*EXERCISE OBJECTIVE*
A complete answer retypes each of the records below precisely and includes none of the pictures.

★ ★ ★

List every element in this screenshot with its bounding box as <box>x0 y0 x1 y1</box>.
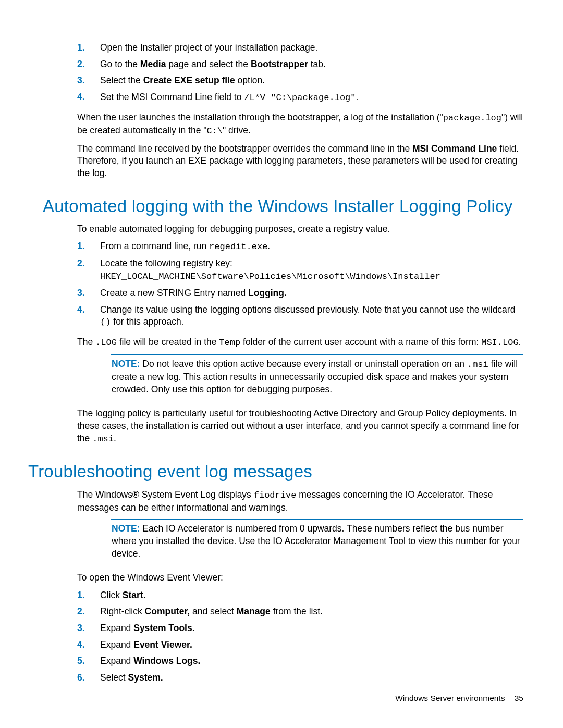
note-box: NOTE: Do not leave this option active be… <box>111 354 523 400</box>
body: To enable automated logging for debuggin… <box>77 223 523 446</box>
note-text: NOTE: Each IO Accelerator is numbered fr… <box>112 523 522 560</box>
list-number: 3. <box>77 75 100 87</box>
ordered-list-2: 1.From a command line, run regedit.exe.2… <box>77 240 523 329</box>
paragraph: To open the Windows Event Viewer: <box>77 572 523 584</box>
list-number: 3. <box>77 287 100 300</box>
list-item: 2.Go to the Media page and select the Bo… <box>77 58 523 71</box>
list-number: 6. <box>77 672 100 684</box>
list-text: Expand Windows Logs. <box>100 655 523 668</box>
list-text: Select the Create EXE setup file option. <box>100 75 523 87</box>
list-number: 2. <box>77 257 100 270</box>
list-text: Open the Installer project of your insta… <box>100 42 523 54</box>
list-number: 4. <box>77 304 100 316</box>
list-item: 1.From a command line, run regedit.exe. <box>77 240 523 253</box>
body: 1.Open the Installer project of your ins… <box>77 42 523 180</box>
list-item: 4.Expand Event Viewer. <box>77 639 523 651</box>
list-item: 3.Expand System Tools. <box>77 622 523 635</box>
section-heading: Troubleshooting event log messages <box>28 461 523 482</box>
list-item: 4.Change its value using the logging opt… <box>77 304 523 329</box>
list-text: Locate the following registry key:HKEY_L… <box>100 257 523 283</box>
list-number: 1. <box>77 42 100 54</box>
list-item: 1.Open the Installer project of your ins… <box>77 42 523 54</box>
list-text: Select System. <box>100 672 523 684</box>
list-item: 4.Set the MSI Command Line field to /L*V… <box>77 91 523 104</box>
list-text: Go to the Media page and select the Boot… <box>100 58 523 71</box>
list-number: 5. <box>77 655 100 668</box>
list-item: 2.Locate the following registry key:HKEY… <box>77 257 523 283</box>
list-text: Expand Event Viewer. <box>100 639 523 651</box>
page: 1.Open the Installer project of your ins… <box>0 0 563 728</box>
paragraph: The .LOG file will be created in the Tem… <box>77 336 523 349</box>
list-text: Create a new STRING Entry named Logging. <box>100 287 523 300</box>
list-number: 4. <box>77 639 100 651</box>
note-box: NOTE: Each IO Accelerator is numbered fr… <box>111 519 523 564</box>
paragraph: The logging policy is particularly usefu… <box>77 408 523 445</box>
note-body: Do not leave this option active because … <box>112 359 518 394</box>
list-text: Click Start. <box>100 589 523 602</box>
list-text: Expand System Tools. <box>100 622 523 635</box>
list-number: 4. <box>77 91 100 104</box>
ordered-list-3: 1.Click Start.2.Right-click Computer, an… <box>77 589 523 684</box>
paragraph: The command line received by the bootstr… <box>77 143 523 180</box>
list-number: 2. <box>77 58 100 71</box>
note-body: Each IO Accelerator is numbered from 0 u… <box>112 523 520 558</box>
page-number: 35 <box>515 694 523 702</box>
paragraph: To enable automated logging for debuggin… <box>77 223 523 236</box>
list-item: 5.Expand Windows Logs. <box>77 655 523 668</box>
note-label: NOTE: <box>112 359 140 369</box>
list-text: Right-click Computer, and select Manage … <box>100 606 523 618</box>
paragraph: The Windows® System Event Log displays f… <box>77 489 523 514</box>
paragraph: When the user launches the installation … <box>77 112 523 138</box>
list-item: 3.Select the Create EXE setup file optio… <box>77 75 523 87</box>
list-item: 1.Click Start. <box>77 589 523 602</box>
ordered-list-1: 1.Open the Installer project of your ins… <box>77 42 523 104</box>
page-footer: Windows Server environments 35 <box>395 694 523 703</box>
footer-text: Windows Server environments <box>395 694 505 702</box>
list-text: Change its value using the logging optio… <box>100 304 523 329</box>
list-number: 3. <box>77 622 100 635</box>
list-number: 1. <box>77 240 100 253</box>
list-item: 3.Create a new STRING Entry named Loggin… <box>77 287 523 300</box>
list-item: 2.Right-click Computer, and select Manag… <box>77 606 523 618</box>
list-item: 6.Select System. <box>77 672 523 684</box>
note-label: NOTE: <box>112 523 140 534</box>
section-heading: Automated logging with the Windows Insta… <box>43 195 523 217</box>
list-number: 1. <box>77 589 100 602</box>
list-text: Set the MSI Command Line field to /L*V "… <box>100 91 523 104</box>
list-number: 2. <box>77 606 100 618</box>
body: The Windows® System Event Log displays f… <box>77 489 523 684</box>
list-text: From a command line, run regedit.exe. <box>100 240 523 253</box>
note-text: NOTE: Do not leave this option active be… <box>112 358 522 396</box>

★ ★ ★

*SOLUTION TO THE EXERCISE*
List every element in this screenshot with its bounding box as <box>x0 y0 x1 y1</box>.
note-box: NOTE: Do not leave this option active be… <box>111 354 523 400</box>
body: To enable automated logging for debuggin… <box>77 223 523 446</box>
note-text: NOTE: Each IO Accelerator is numbered fr… <box>112 523 522 560</box>
list-number: 3. <box>77 75 100 87</box>
ordered-list-2: 1.From a command line, run regedit.exe.2… <box>77 240 523 329</box>
paragraph: To open the Windows Event Viewer: <box>77 572 523 584</box>
list-number: 3. <box>77 287 100 300</box>
list-item: 2.Go to the Media page and select the Bo… <box>77 58 523 71</box>
list-number: 6. <box>77 672 100 684</box>
list-text: Expand Windows Logs. <box>100 655 523 668</box>
list-text: Select the Create EXE setup file option. <box>100 75 523 87</box>
list-number: 2. <box>77 257 100 270</box>
list-text: Open the Installer project of your insta… <box>100 42 523 54</box>
list-number: 4. <box>77 304 100 316</box>
list-item: 1.From a command line, run regedit.exe. <box>77 240 523 253</box>
body: 1.Open the Installer project of your ins… <box>77 42 523 180</box>
list-item: 4.Expand Event Viewer. <box>77 639 523 651</box>
list-item: 3.Expand System Tools. <box>77 622 523 635</box>
section-heading: Troubleshooting event log messages <box>28 461 523 482</box>
list-item: 4.Change its value using the logging opt… <box>77 304 523 329</box>
list-text: Locate the following registry key:HKEY_L… <box>100 257 523 283</box>
list-number: 1. <box>77 42 100 54</box>
list-item: 1.Open the Installer project of your ins… <box>77 42 523 54</box>
list-text: Select System. <box>100 672 523 684</box>
list-item: 4.Set the MSI Command Line field to /L*V… <box>77 91 523 104</box>
list-text: Go to the Media page and select the Boot… <box>100 58 523 71</box>
list-number: 5. <box>77 655 100 668</box>
list-item: 2.Locate the following registry key:HKEY… <box>77 257 523 283</box>
list-text: Expand Event Viewer. <box>100 639 523 651</box>
page: 1.Open the Installer project of your ins… <box>0 0 563 728</box>
paragraph: The .LOG file will be created in the Tem… <box>77 336 523 349</box>
list-text: Create a new STRING Entry named Logging. <box>100 287 523 300</box>
list-number: 4. <box>77 639 100 651</box>
note-box: NOTE: Each IO Accelerator is numbered fr… <box>111 519 523 564</box>
paragraph: The logging policy is particularly usefu… <box>77 408 523 445</box>
note-body: Do not leave this option active because … <box>112 359 518 394</box>
list-text: Click Start. <box>100 589 523 602</box>
list-text: Expand System Tools. <box>100 622 523 635</box>
list-number: 4. <box>77 91 100 104</box>
ordered-list-3: 1.Click Start.2.Right-click Computer, an… <box>77 589 523 684</box>
paragraph: The command line received by the bootstr… <box>77 143 523 180</box>
list-number: 2. <box>77 58 100 71</box>
note-body: Each IO Accelerator is numbered from 0 u… <box>112 523 520 558</box>
page-number: 35 <box>515 694 523 702</box>
paragraph: To enable automated logging for debuggin… <box>77 223 523 236</box>
list-item: 5.Expand Windows Logs. <box>77 655 523 668</box>
note-label: NOTE: <box>112 359 140 369</box>
list-text: Right-click Computer, and select Manage … <box>100 606 523 618</box>
paragraph: The Windows® System Event Log displays f… <box>77 489 523 514</box>
paragraph: When the user launches the installation … <box>77 112 523 138</box>
list-item: 3.Select the Create EXE setup file optio… <box>77 75 523 87</box>
list-item: 1.Click Start. <box>77 589 523 602</box>
ordered-list-1: 1.Open the Installer project of your ins… <box>77 42 523 104</box>
page-footer: Windows Server environments 35 <box>395 694 523 703</box>
footer-text: Windows Server environments <box>395 694 505 702</box>
list-text: Change its value using the logging optio… <box>100 304 523 329</box>
list-number: 3. <box>77 622 100 635</box>
list-number: 1. <box>77 240 100 253</box>
list-item: 3.Create a new STRING Entry named Loggin… <box>77 287 523 300</box>
list-item: 2.Right-click Computer, and select Manag… <box>77 606 523 618</box>
list-item: 6.Select System. <box>77 672 523 684</box>
note-label: NOTE: <box>112 523 140 534</box>
section-heading: Automated logging with the Windows Insta… <box>43 195 523 217</box>
list-number: 1. <box>77 589 100 602</box>
list-text: Set the MSI Command Line field to /L*V "… <box>100 91 523 104</box>
list-number: 2. <box>77 606 100 618</box>
body: The Windows® System Event Log displays f… <box>77 489 523 684</box>
list-text: From a command line, run regedit.exe. <box>100 240 523 253</box>
note-text: NOTE: Do not leave this option active be… <box>112 358 522 396</box>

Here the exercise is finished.